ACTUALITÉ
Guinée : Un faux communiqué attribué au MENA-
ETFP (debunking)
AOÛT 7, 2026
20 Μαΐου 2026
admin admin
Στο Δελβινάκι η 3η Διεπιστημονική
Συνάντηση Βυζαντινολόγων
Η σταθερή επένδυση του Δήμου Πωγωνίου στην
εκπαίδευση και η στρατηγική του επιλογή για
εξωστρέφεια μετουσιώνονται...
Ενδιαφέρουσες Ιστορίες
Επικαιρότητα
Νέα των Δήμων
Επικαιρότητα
==
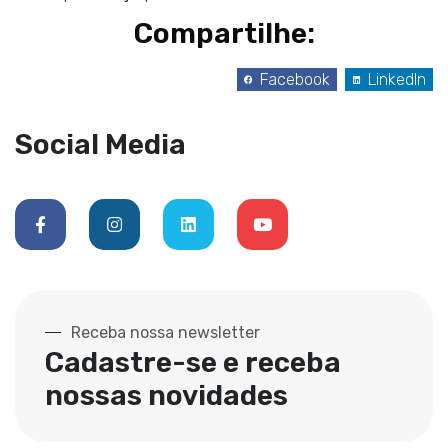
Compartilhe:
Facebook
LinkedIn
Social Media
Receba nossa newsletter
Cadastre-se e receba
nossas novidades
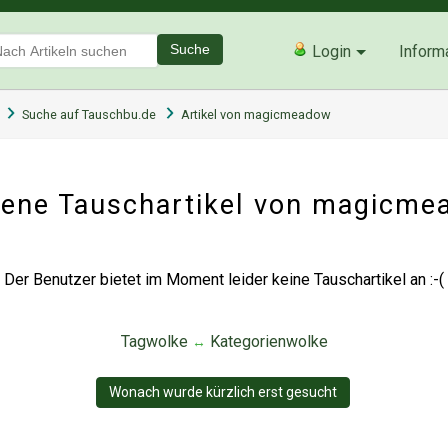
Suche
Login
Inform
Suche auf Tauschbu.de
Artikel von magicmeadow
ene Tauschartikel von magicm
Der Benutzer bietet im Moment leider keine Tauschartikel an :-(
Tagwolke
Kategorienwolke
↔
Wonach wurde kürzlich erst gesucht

## Work order
Reproduce exactly the section above that begins at the line containing "Kategorienwolke" and ends at the line containing "Wonach wurde kürzlich erst gesucht", leaving out all other lines.

## Answer to the exercise
Kategorienwolke
↔
Wonach wurde kürzlich erst gesucht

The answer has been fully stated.